DIRECTIONS:
Please give back every entry in full, word for word, but none of the pictures.

Document understanding data:
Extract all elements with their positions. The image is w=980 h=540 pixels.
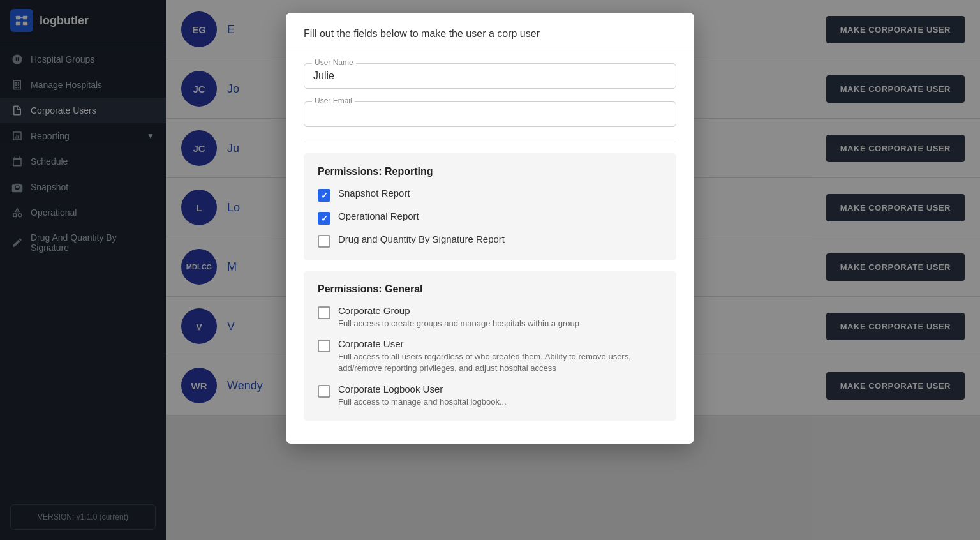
divider [304,140,676,140]
corporate-group-content: Corporate Group Full access to create gr… [338,305,579,329]
permissions-general-section: Permissions: General Corporate Group Ful… [304,271,676,421]
drug-quantity-report-checkbox[interactable] [318,235,330,248]
permission-item-corporate-logbook: Corporate Logbook User Full access to ma… [318,384,662,408]
permission-label: Operational Report [338,211,419,221]
corporate-user-checkbox[interactable] [318,340,330,352]
permission-item-snapshot: Snapshot Report [318,188,662,202]
corporate-group-checkbox[interactable] [318,306,330,319]
permissions-general-title: Permissions: General [318,283,662,295]
email-form-group: User Email [304,101,676,127]
permission-label: Drug and Quantity By Signature Report [338,234,505,244]
operational-report-checkbox[interactable] [318,212,330,225]
username-input[interactable] [313,70,667,82]
permission-item-corporate-user: Corporate User Full access to all users … [318,338,662,374]
modal-header-text: Fill out the fields below to make the us… [286,13,694,50]
permission-item-drug-quantity: Drug and Quantity By Signature Report [318,234,662,248]
modal: Fill out the fields below to make the us… [286,13,694,444]
email-input-wrapper: User Email [304,101,676,127]
permissions-reporting-title: Permissions: Reporting [318,166,662,177]
email-input[interactable] [313,109,667,120]
snapshot-report-checkbox[interactable] [318,189,330,202]
modal-body: User Name User Email Permissions: Report… [286,50,694,444]
corporate-logbook-checkbox[interactable] [318,385,330,398]
username-input-wrapper: User Name [304,63,676,89]
username-form-group: User Name [304,63,676,89]
email-label: User Email [312,96,355,105]
modal-overlay[interactable]: Fill out the fields below to make the us… [0,0,980,540]
permission-item-corporate-group: Corporate Group Full access to create gr… [318,305,662,329]
corporate-logbook-content: Corporate Logbook User Full access to ma… [338,384,507,408]
permission-item-operational: Operational Report [318,211,662,225]
permission-label: Snapshot Report [338,188,410,199]
permissions-reporting-section: Permissions: Reporting Snapshot Report O… [304,153,676,260]
corporate-user-content: Corporate User Full access to all users … [338,338,662,374]
username-label: User Name [312,58,356,67]
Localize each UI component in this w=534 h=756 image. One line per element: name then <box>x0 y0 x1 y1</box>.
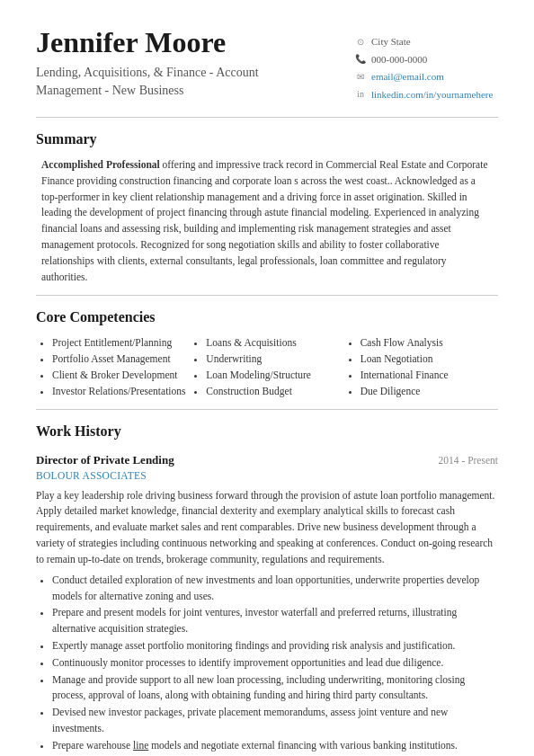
job-bullets-1: Conduct detailed exploration of new inve… <box>36 573 498 756</box>
linkedin-link[interactable]: linkedin.com/in/yournamehere <box>371 87 493 102</box>
bullet-item: Continuously monitor processes to identi… <box>52 655 498 672</box>
job-title-1: Director of Private Lending <box>36 451 174 469</box>
candidate-name: Jennifer Moore <box>36 27 324 58</box>
job-header-1: Director of Private Lending 2014 - Prese… <box>36 451 498 469</box>
competency-item: Client & Broker Development <box>52 368 190 382</box>
contact-linkedin: in linkedin.com/in/yournamehere <box>354 87 498 102</box>
work-history-divider <box>36 409 498 410</box>
summary-bold-intro: Accomplished Professional <box>41 159 160 170</box>
competency-item: Underwriting <box>206 351 343 366</box>
linkedin-icon: in <box>354 88 367 101</box>
summary-divider <box>36 117 498 118</box>
competencies-grid: Project Entitlement/Planning Portfolio A… <box>36 335 498 400</box>
competency-item: Due Diligence <box>360 384 498 398</box>
bullet-item: Devised new investor packages, private p… <box>52 705 498 737</box>
competency-item: Construction Budget <box>206 384 343 398</box>
contact-phone: 📞 000-000-0000 <box>354 52 498 67</box>
job-dates-1: 2014 - Present <box>439 453 498 468</box>
competency-item: International Finance <box>360 368 498 382</box>
competency-item: Project Entitlement/Planning <box>52 335 190 350</box>
bullet-item: Prepare warehouse line models and negoti… <box>52 738 498 754</box>
bullet-item: Conduct detailed exploration of new inve… <box>52 573 498 605</box>
candidate-title: Lending, Acquisitions, & Finance - Accou… <box>36 64 324 99</box>
header-left: Jennifer Moore Lending, Acquisitions, & … <box>36 27 324 99</box>
bullet-item: Expertly manage asset portfolio monitori… <box>52 638 498 654</box>
competencies-col-1: Project Entitlement/Planning Portfolio A… <box>36 335 190 400</box>
location-icon: ⊙ <box>354 35 367 48</box>
competencies-col-2: Loans & Acquisitions Underwriting Loan M… <box>190 335 343 400</box>
competencies-heading: Core Competencies <box>36 307 498 328</box>
competency-item: Loan Modeling/Structure <box>206 368 343 382</box>
resume-page: Jennifer Moore Lending, Acquisitions, & … <box>0 0 534 756</box>
competency-item: Portfolio Asset Management <box>52 351 190 366</box>
work-history-heading: Work History <box>36 421 498 442</box>
phone-icon: 📞 <box>354 53 367 66</box>
competency-item: Investor Relations/Presentations <box>52 384 190 398</box>
competencies-divider <box>36 295 498 296</box>
contact-info: ⊙ City State 📞 000-000-0000 ✉ email@emai… <box>354 34 498 104</box>
summary-text: offering and impressive track record in … <box>41 159 488 282</box>
underline-word: line <box>133 740 148 751</box>
header: Jennifer Moore Lending, Acquisitions, & … <box>36 27 498 104</box>
competency-item: Cash Flow Analysis <box>360 335 498 350</box>
email-icon: ✉ <box>354 70 367 83</box>
bullet-item: Prepare and present models for joint ven… <box>52 605 498 637</box>
contact-location: ⊙ City State <box>354 34 498 49</box>
competencies-col-3: Cash Flow Analysis Loan Negotiation Inte… <box>344 335 498 400</box>
email-link[interactable]: email@email.com <box>371 69 444 84</box>
competency-item: Loans & Acquisitions <box>206 335 343 350</box>
summary-heading: Summary <box>36 129 498 150</box>
contact-email: ✉ email@email.com <box>354 69 498 84</box>
job-description-1: Play a key leadership role driving busin… <box>36 488 498 568</box>
summary-body: Accomplished Professional offering and i… <box>36 157 498 286</box>
company-name-1: BOLOUR ASSOCIATES <box>36 468 498 484</box>
bullet-item: Manage and provide support to all new lo… <box>52 672 498 705</box>
competency-item: Loan Negotiation <box>360 351 498 366</box>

WRITTEN SOLUTION:
Extract all elements with their positions. The image is w=980 h=540 pixels.
divider [304,140,676,140]
corporate-group-content: Corporate Group Full access to create gr… [338,305,579,329]
permissions-general-section: Permissions: General Corporate Group Ful… [304,271,676,421]
drug-quantity-report-checkbox[interactable] [318,235,330,248]
permission-item-corporate-logbook: Corporate Logbook User Full access to ma… [318,384,662,408]
permission-label: Operational Report [338,211,419,221]
corporate-user-checkbox[interactable] [318,340,330,352]
permission-item-snapshot: Snapshot Report [318,188,662,202]
corporate-group-checkbox[interactable] [318,306,330,319]
permissions-general-title: Permissions: General [318,283,662,295]
email-form-group: User Email [304,101,676,127]
permission-label: Drug and Quantity By Signature Report [338,234,505,244]
operational-report-checkbox[interactable] [318,212,330,225]
username-input[interactable] [313,70,667,82]
permission-item-corporate-user: Corporate User Full access to all users … [318,338,662,374]
modal-header-text: Fill out the fields below to make the us… [286,13,694,50]
permission-item-drug-quantity: Drug and Quantity By Signature Report [318,234,662,248]
modal: Fill out the fields below to make the us… [286,13,694,444]
email-input-wrapper: User Email [304,101,676,127]
permissions-reporting-title: Permissions: Reporting [318,166,662,177]
email-input[interactable] [313,109,667,120]
snapshot-report-checkbox[interactable] [318,189,330,202]
modal-body: User Name User Email Permissions: Report… [286,50,694,444]
corporate-logbook-checkbox[interactable] [318,385,330,398]
username-input-wrapper: User Name [304,63,676,89]
username-form-group: User Name [304,63,676,89]
email-label: User Email [312,96,355,105]
modal-overlay[interactable]: Fill out the fields below to make the us… [0,0,980,540]
permission-item-corporate-group: Corporate Group Full access to create gr… [318,305,662,329]
corporate-logbook-content: Corporate Logbook User Full access to ma… [338,384,507,408]
permission-item-operational: Operational Report [318,211,662,225]
permission-label: Snapshot Report [338,188,410,199]
permissions-reporting-section: Permissions: Reporting Snapshot Report O… [304,153,676,260]
corporate-user-content: Corporate User Full access to all users … [338,338,662,374]
username-label: User Name [312,58,356,67]
Localize each UI component in this w=534 h=756 image. One line per element: name then <box>x0 y0 x1 y1</box>.
job-bullets-1: Conduct detailed exploration of new inve… <box>36 573 498 756</box>
linkedin-link[interactable]: linkedin.com/in/yournamehere <box>371 87 493 102</box>
bullet-item: Continuously monitor processes to identi… <box>52 655 498 672</box>
job-title-1: Director of Private Lending <box>36 451 174 469</box>
candidate-name: Jennifer Moore <box>36 27 324 58</box>
job-header-1: Director of Private Lending 2014 - Prese… <box>36 451 498 469</box>
competency-item: Client & Broker Development <box>52 368 190 382</box>
contact-linkedin: in linkedin.com/in/yournamehere <box>354 87 498 102</box>
work-history-divider <box>36 409 498 410</box>
summary-bold-intro: Accomplished Professional <box>41 159 160 170</box>
competency-item: Underwriting <box>206 351 343 366</box>
linkedin-icon: in <box>354 88 367 101</box>
summary-divider <box>36 117 498 118</box>
competencies-grid: Project Entitlement/Planning Portfolio A… <box>36 335 498 400</box>
competency-item: Due Diligence <box>360 384 498 398</box>
bullet-item: Devised new investor packages, private p… <box>52 705 498 737</box>
competency-item: Construction Budget <box>206 384 343 398</box>
contact-phone: 📞 000-000-0000 <box>354 52 498 67</box>
job-dates-1: 2014 - Present <box>439 453 498 468</box>
competency-item: International Finance <box>360 368 498 382</box>
competency-item: Project Entitlement/Planning <box>52 335 190 350</box>
bullet-item: Prepare warehouse line models and negoti… <box>52 738 498 754</box>
bullet-item: Conduct detailed exploration of new inve… <box>52 573 498 605</box>
candidate-title: Lending, Acquisitions, & Finance - Accou… <box>36 64 324 99</box>
header-left: Jennifer Moore Lending, Acquisitions, & … <box>36 27 324 99</box>
bullet-item: Expertly manage asset portfolio monitori… <box>52 638 498 654</box>
competencies-col-1: Project Entitlement/Planning Portfolio A… <box>36 335 190 400</box>
location-icon: ⊙ <box>354 35 367 48</box>
competencies-col-2: Loans & Acquisitions Underwriting Loan M… <box>190 335 343 400</box>
competencies-heading: Core Competencies <box>36 307 498 328</box>
competency-item: Loan Modeling/Structure <box>206 368 343 382</box>
resume-page: Jennifer Moore Lending, Acquisitions, & … <box>0 0 534 756</box>
competency-item: Portfolio Asset Management <box>52 351 190 366</box>
work-history-heading: Work History <box>36 421 498 442</box>
phone-icon: 📞 <box>354 53 367 66</box>
competency-item: Investor Relations/Presentations <box>52 384 190 398</box>
competencies-divider <box>36 295 498 296</box>
contact-info: ⊙ City State 📞 000-000-0000 ✉ email@emai… <box>354 34 498 104</box>
summary-text: offering and impressive track record in … <box>41 159 488 282</box>
underline-word: line <box>133 740 148 751</box>
header: Jennifer Moore Lending, Acquisitions, & … <box>36 27 498 104</box>
competency-item: Cash Flow Analysis <box>360 335 498 350</box>
email-icon: ✉ <box>354 70 367 83</box>
bullet-item: Prepare and present models for joint ven… <box>52 605 498 637</box>
contact-location: ⊙ City State <box>354 34 498 49</box>
competencies-col-3: Cash Flow Analysis Loan Negotiation Inte… <box>344 335 498 400</box>
email-link[interactable]: email@email.com <box>371 69 444 84</box>
competency-item: Loans & Acquisitions <box>206 335 343 350</box>
summary-heading: Summary <box>36 129 498 150</box>
contact-email: ✉ email@email.com <box>354 69 498 84</box>
job-description-1: Play a key leadership role driving busin… <box>36 488 498 568</box>
summary-body: Accomplished Professional offering and i… <box>36 157 498 286</box>
company-name-1: BOLOUR ASSOCIATES <box>36 468 498 484</box>
bullet-item: Manage and provide support to all new lo… <box>52 672 498 705</box>
competency-item: Loan Negotiation <box>360 351 498 366</box>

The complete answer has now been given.